Problem to work on ->
Set down each record exactly. Omit the pictures.

Provided data ->
--*--
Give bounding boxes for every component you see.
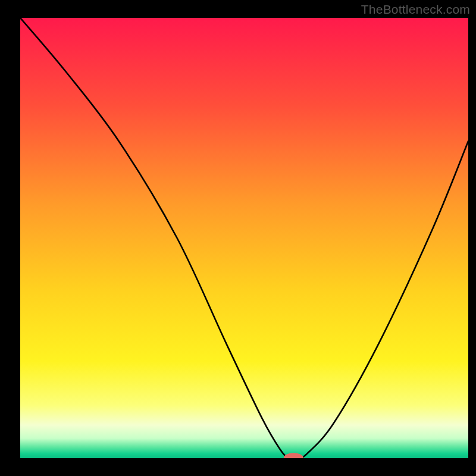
watermark-text: TheBottleneck.com — [361, 2, 470, 17]
chart-frame: TheBottleneck.com — [0, 0, 476, 476]
gradient-background — [20, 18, 468, 458]
plot-area — [20, 18, 468, 458]
chart-svg — [20, 18, 468, 458]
--*--
Task result ->
Give bounding boxes for every component you see.
watermark-text: TheBottleneck.com — [361, 2, 470, 17]
chart-frame: TheBottleneck.com — [0, 0, 476, 476]
gradient-background — [20, 18, 468, 458]
plot-area — [20, 18, 468, 458]
chart-svg — [20, 18, 468, 458]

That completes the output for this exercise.